Publication date: Available online 25 October 2018
Source: European Annals of Otorhinolaryngology, Head and Neck Diseases
Author(s): S. Morinière, P. Gorphe, F. Espitalier, D. Blanchard, N. Fakhry, N. Saroul, C. Bach, X. Dufour, C. Fuchsmann, S. Vergez, S. Albert
Abstract
Objective
Circumferential pharyngolaryngectomy is performed for advanced pharyngeal tumor or in a context of postradiation recurrence. Several free or pedicle flaps have been described for pharyngeal defect reconstruction, with choice at the surgeon's discretion. The aim of this study was to evaluate long-term swallowing function according to the type of flap used for reconstruction.
Material and method
A multicenter retrospective study was conducted from January to September 2016 within the French GETTEC head and neck tumor study group. All patients in remission after circumferential pharyngolaryngectomy were included and filled out the Deglutition Handicap Index (DHI) questionnaire and underwent swallowing function fiberoptic endoscopy assessment. 46 patients (39 men, 7 women) were included. Reconstruction used a tubularized forearm free flap (FFF group) in 19 cases, pectoralis major myocutaneous flap (PMMF group) in 15 cases and free jejunum flap (FJF group) in 12 cases.
Results
Mean DHI was 24: 20 in the FFF group, 23 in the FJF group and 25 in the PMMF group, without significant differences. 27 patients had normal swallowing, 9 mixed diet, 8 liquid diet and 3 were fed by gastrostomy.

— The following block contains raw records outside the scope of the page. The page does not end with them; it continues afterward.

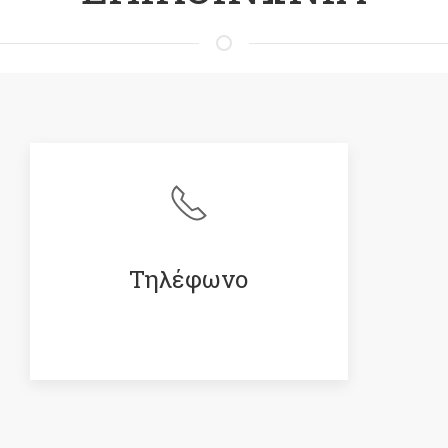
Τηλέφωνο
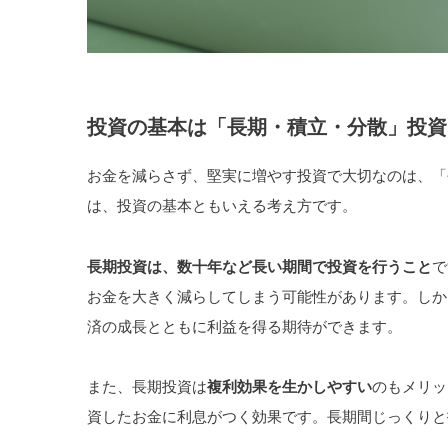
投資の基本は「長期・積立・分散」投資
お金を減らさず、堅実に増やす投資で大切なのは、「
は、投資の基本ともいえる考え方です。
長期投資は、数十年など長い期間で投資を行うこと
で
お金を大きく減らしてしまう可能性があります。しか
済の成長とともに利益を得る期待ができます。
また、長期投資は
複利効果を生かしやすい
のもメリッ
資したお金に利息がつく効果です。長期間じっくりと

On endoscopy, free flaps (FJF and FFF) were associated with significantly greater rates of normal swallowing of saliva and yogurt than in the PMMF group (P = 0.04).
Conclusion
Type of flap reconstruction after circumferential pharyngolaryngectomy had no significant impact on postoperative swallowing function assessed on the self-administered DHI questionnaire.